-- RECORDS FOR PROCESSING follows --
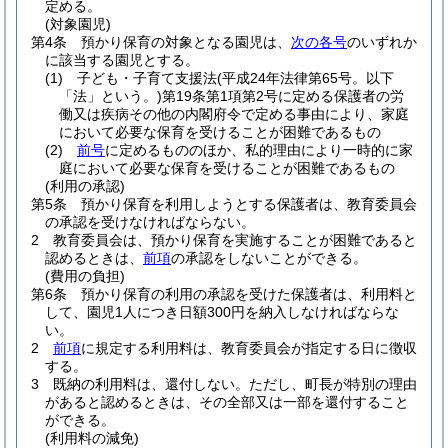
定める。
(対象園児)
第4条
預かり保育の対象となる園児は、
次の各号
のいずれか
に該当する園児とする。
(1)
子ども・子育て支援法
(平成24年法律第65号。以下
「法」という。)
第19条第1項第2号に定める保護者の労
働又は疾病その他の内閣府令で定める事由により、家庭
において必要な保育を受けることが困難であるもの
(2)
前号
に定めるもののほか、私的理由により一時的に家
庭において必要な保育を受けることが困難であるもの
(利用の承認)
第5条
預かり保育を利用しようとする保護者は、教育委員会
の承認を受けなければならない。
2
教育委員会は、預かり保育を実施することが困難であると
認めるときは、
前項
の承認をしないことができる。
(費用の負担)
第6条
預かり保育の利用の承認を受けた保護者は、利用料と
して、園児1人につき日額300円を納入しなければならな
い。
2
前項
に規定する利用料は、教育委員会が指定する日に徴収
する。
3
既納の利用料は、還付しない。
ただし、町長が特別の理由
があると認めるときは、その全部又は一部を還付すること
ができる。
(利用料の減免)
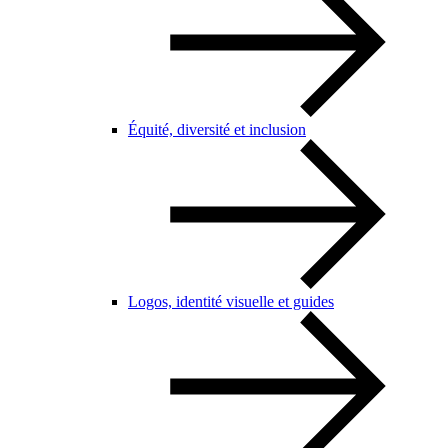
Équité, diversité et inclusion
Logos, identité visuelle et guides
-- RECORDS FOR PROCESSING concluded --
YOUR GOAL: Please transcribe exactly the line containing "の承認をしないことができる。" and every later line through the end of the records above, omitting pictures.

TASK SOLUTION:
の承認をしないことができる。
(費用の負担)
第6条
預かり保育の利用の承認を受けた保護者は、利用料と
して、園児1人につき日額300円を納入しなければならな
い。
2
前項
に規定する利用料は、教育委員会が指定する日に徴収
する。
3
既納の利用料は、還付しない。
ただし、町長が特別の理由
があると認めるときは、その全部又は一部を還付すること
ができる。
(利用料の減免)
Équité, diversité et inclusion
Logos, identité visuelle et guides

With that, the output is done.